I took several examples from this blog and plugged them in and - whaddya know - my closest match is David Foster Wallace! - whose writing I find extremely hard to read because it rattles on forever and seems overly impressed with itself. Ooh, how embarrassing. I guess that's what I'm doing here. (blush)
David Foster Wallace, (February 21, 1962 – September 12, 2008) was an American author of novels, essays, and short stories, and a professor at Pomona College in Claremont, California. He was widely known for his 1996 novel Infinite Jest, which Time included in its All-Time 100 Greatest Novels list (covering the period 1923–2006).
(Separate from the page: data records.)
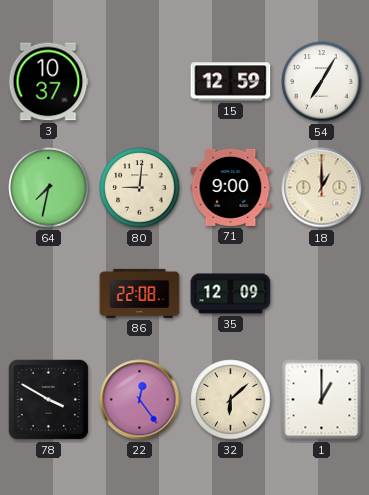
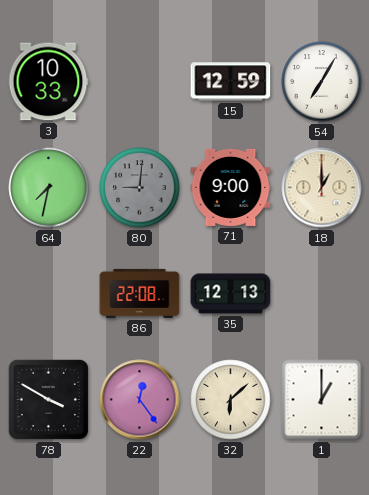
3: 10:37 -> 10:33
80 dial: cream -> grey
35: 12:09 -> 12:13
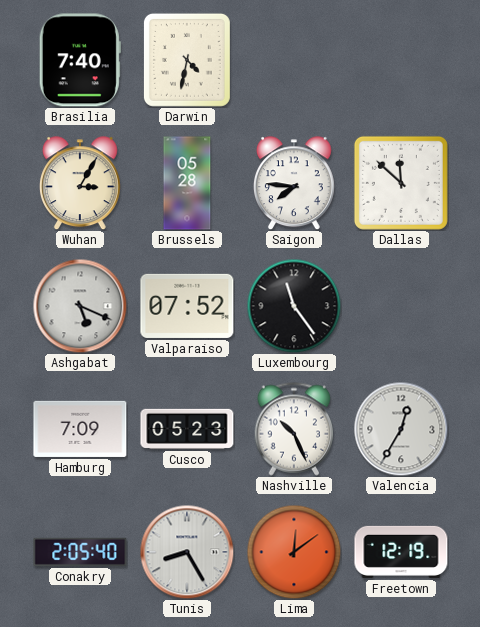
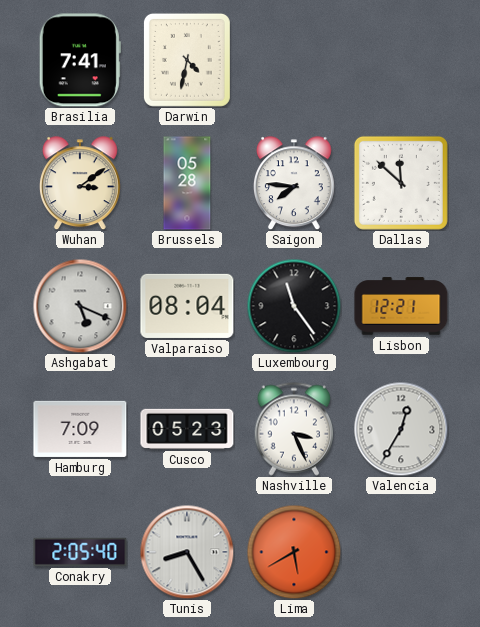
Brasilia: 7:40 -> 7:41
Wuhan: 3:05 -> 3:09
Valparaiso: 07:52 -> 08:04
Lisbon: none -> 12:21
Nashville: 10:26 -> 3:26
Lima: 12:09 -> 5:40
Freetown: 12:19 -> none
But on the other hand, one of my paragraphs was picked as a match for James Joyce! Wow!
James Augustine Aloysius Joyce (2 February 1882 – 13 January 1941) was an Irish writer and poet, widely considered to be one of the most influential writers of the 20th century. Along with Marcel Proust,Virginia Woolf, and others, Joyce was a key figure in the development of the modernist novel. He is best known for his landmark novel Ulysses (1922).
Of course I also got Chuck Palahniuk (who?), Dan Brown (The DaVinci Code) and William Gibson (another who? for me). None of my matches were women. So this either means that I really do write like a man (or men) or else the statistical tool is biased against women. Maybe their female writer data base is limited to Hedwig Elizabeth Charlotte of Holstein-Gottorp, Elsa Beata Bunge and Maria Henrietta de la Cherois Crommelin (all real writers and famous in their day).
How I look when I write Art in the Studio
Oh, God. I just looked up Chuck Palahniuk and found out he was the author of The Fight Club and Choke & Rant. Yuck! And William Gibson is known in Wikipedia (my authority on all things authorial) as the "'noir prophet' of the cyberpunk subgenre of science fiction." I think I'm getting a message here.
2 comments:
Hi Nancy - Turns out I write like Stephen King and Raymond Chandler. I had no idea my posts were so ...errr... gripping.... Doesn't that make you feel better?
Thanks for sharing this. I'm going to pass it along to a few blogging friends-
Wendy
I like the combo of Stephen King and Raymond Chandler - sort of noir- horror-sci-fi-detective. It covers it all! And in a totally gripping way. What a fun toy even if it is the magic 8-ball as Joanne Mattera says.